Now that I’ve lived in France for three years, I have some interesting observations about the HUGE differences between France and America. Most of these differences I would not have expected before coming, when I was seeing things as a tourist or outsider. I have actually been surprised by them. I won’t address the obvious things like cuisine, medical systems, or the cafe culture, etc. Everyone knows those. I’ll write about the ones you may not be aware of as an outsider. Please keep in mind that this is being written in 2010 and I’m sure my views will evolve over time.
Please take these with a grain of salt – they are generalizations based on my observations, experiences and conversations with French people (like my husband and his family and my French friends). I recognize that a lot of what I write will be controversial and may be even offensive to both the French and Americans, but since it’s my opinion and my blog, I’m writing it and you can take or leave it, as you like.

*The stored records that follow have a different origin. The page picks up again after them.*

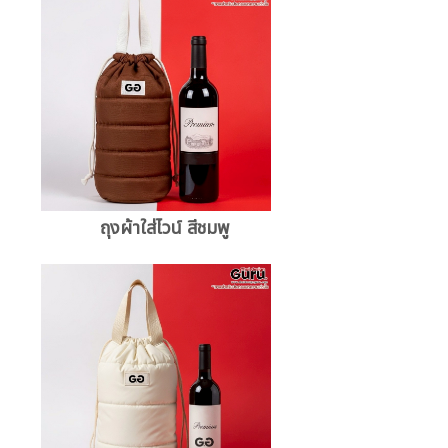
ถุงผ้าใส่ไวน์ สีชมพู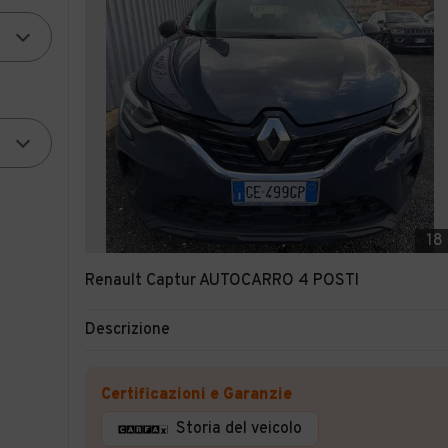
18
Renault Captur AUTOCARRO 4 POSTI
Descrizione
Certificazioni e Garanzie
Storia del veicolo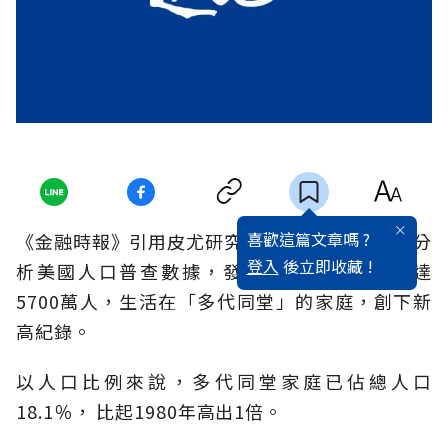
喜歡這篇文章嗎 ?
《金融時報》引用皮尤研究中心（Pew）調查，分
登入
後立即收藏 !
析美國人口普查數據，發現2012年全美有多達
5700萬人，生活在「多代同堂」的家庭，創下新
高紀錄。
以人口比例來說，多代同堂家庭已佔總人口
18.1％， 比起1980年高出1倍。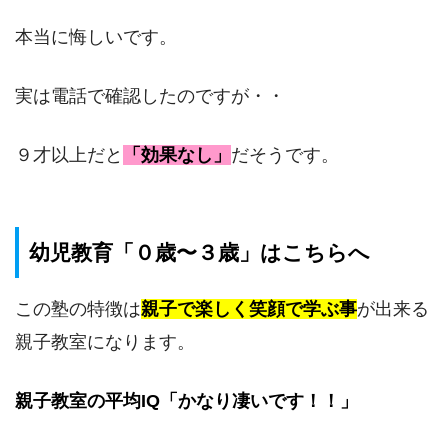
本当に悔しいです。
実は電話で確認したのですが・・
９才以上だと
「効果なし」
だそうです。
幼児教育「０歳〜３歳」はこちらへ
この塾の特徴は
親子で楽しく笑顔で学ぶ事
が出来る
親子教室になります。
親子教室の平均IQ「かなり凄いです！！」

1. A word you’ll hear constantly in France is ‘solidarity.’ It basically means banning together to help each other fight for what they want both as individuals and as a group. That the collective is more important and more powerful than the individual. In contrast, in America it is the individual who matters and how that individual can effect changes. The French believe that you must act as a group and fight for what you want as a collective. To better the world requires group action. Americans on the other hand have a strong sense of the power of the individual. We believe that an individual can make a huge difference in the world – be a hero, discover a cure, build a fortune, better a community, or change the world. We believe strongly that what we do as individuals matters immensely. If we want to change something, then we sue as individuals instead of act as groups. We also have a deeply engrained sense of sacrifice – sacrifice for your family, for you community, for your country. And we have a deep belief in personal responsibility and that our individual actions really matter. In my limited experience, I have not seen a lot of evidence of these same beliefs in France – for the French it is the collective action that ultimately makes a difference.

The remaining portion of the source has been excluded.